When you find the line that contains "(34) 3230-9900 ou venha conhecer nosso", restate it and all lines after it exactly, stopping at the end of the material.

Listed records →
========================================================================
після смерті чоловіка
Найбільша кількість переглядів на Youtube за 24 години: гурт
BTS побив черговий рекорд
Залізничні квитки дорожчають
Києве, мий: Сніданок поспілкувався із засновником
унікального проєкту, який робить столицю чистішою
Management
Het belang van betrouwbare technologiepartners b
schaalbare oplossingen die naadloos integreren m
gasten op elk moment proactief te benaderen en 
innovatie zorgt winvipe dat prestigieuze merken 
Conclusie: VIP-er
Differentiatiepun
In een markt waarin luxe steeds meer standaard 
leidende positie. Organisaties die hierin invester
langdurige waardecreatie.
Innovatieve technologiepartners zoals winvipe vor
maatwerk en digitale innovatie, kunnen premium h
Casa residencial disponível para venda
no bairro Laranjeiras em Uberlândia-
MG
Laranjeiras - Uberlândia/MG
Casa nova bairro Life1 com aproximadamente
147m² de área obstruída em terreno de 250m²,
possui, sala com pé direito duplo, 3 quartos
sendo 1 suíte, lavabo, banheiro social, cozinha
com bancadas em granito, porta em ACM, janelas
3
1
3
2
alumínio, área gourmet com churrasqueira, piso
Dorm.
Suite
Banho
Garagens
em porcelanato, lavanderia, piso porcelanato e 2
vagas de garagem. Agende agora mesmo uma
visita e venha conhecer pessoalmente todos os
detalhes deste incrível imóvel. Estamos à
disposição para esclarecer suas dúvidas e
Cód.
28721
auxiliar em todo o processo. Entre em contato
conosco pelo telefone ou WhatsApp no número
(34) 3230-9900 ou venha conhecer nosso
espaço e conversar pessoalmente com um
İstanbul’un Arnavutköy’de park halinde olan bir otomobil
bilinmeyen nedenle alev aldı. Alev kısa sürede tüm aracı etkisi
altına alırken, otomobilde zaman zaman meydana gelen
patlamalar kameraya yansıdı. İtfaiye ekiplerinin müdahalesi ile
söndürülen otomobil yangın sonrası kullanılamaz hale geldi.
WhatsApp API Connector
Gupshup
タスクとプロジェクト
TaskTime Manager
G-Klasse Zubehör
========================================================================
Response area →
(34) 3230-9900 ou venha conhecer nosso
espaço e conversar pessoalmente com um
İstanbul’un Arnavutköy’de park halinde olan bir otomobil
bilinmeyen nedenle alev aldı. Alev kısa sürede tüm aracı etkisi
altına alırken, otomobilde zaman zaman meydana gelen
patlamalar kameraya yansıdı. İtfaiye ekiplerinin müdahalesi ile
söndürülen otomobil yangın sonrası kullanılamaz hale geldi.
WhatsApp API Connector
Gupshup
タスクとプロジェクト
TaskTime Manager
G-Klasse Zubehör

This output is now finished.